Another ‘sustainable’ practice that a number of fashion brands have adopted is the creation of their own white-label marketplaces. Knowing how popular the resale market has become in recent years, a lot of brands have created their own platforms for the resale of their products in an attempt to promote circularity within their community. Again, despite the intention behind its creation, brand-specific resale sites are usually not promoted by brands as they would rather direct their consumers to their wholesale items instead. Furthermore, because of how time-consuming it is to manage and create a white-label marketplace, most users tend to have unpleasant experiences browsing these sites. Since it’s easier to go back and use the brand’s wholesale e-commerce site instead, these resale sites are abandoned quite easily and eventually, end up being forgotten about.

Although these initiatives reflect the increasing awareness that brands have about becoming more sustainable, they also draw attention to the bigger issue of overproduction and overconsumption within the industry. The boom of resale is revolutionising the fashion industry but it is simply the tip of the iceberg of a much wider problem within this market. No matter how much we reuse, recycle, share and refurbish our clothing, the uncomfortable truth is that we will not be able to adopt a fully circular economy unless fast-fashion retailers change the way they function. This disposable culture is deep-rooted within the fashion industry and sustainability needs to start at the top in order for us to make a difference. As journalist Alice Murphy has argued, fast-fashion business strategies contradict a ‘repair and replace’ concept therefore, a brand that produces over 500 new styles a week won’t be able to ‘reverse’ its environmental damages by simply reselling its own items.

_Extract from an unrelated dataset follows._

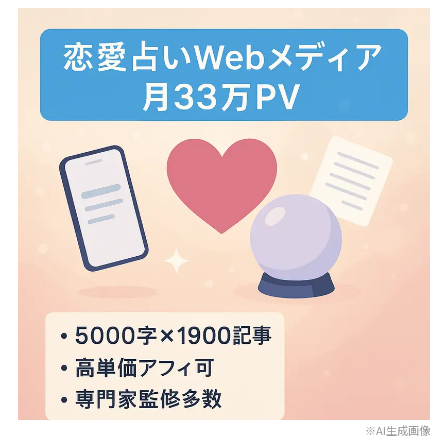
※AI生成画像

All in all, this shouldn’t discredit the progress we’ve already made so far. The resale industry is intended to grow exponentially over the next few years and with that, comes external pressure for large retailers to change the way they function. We’ve already seen so much rapid change in the last decade or so and we will continue to see this change in the future.


Mohr, I., Fuxman, L. and Mahmoud, A. (2022). Fashion Resale Behaviours and Technology Disruption: An In-depth Review. 10.4018/978-1-6684-4168-8.ch015.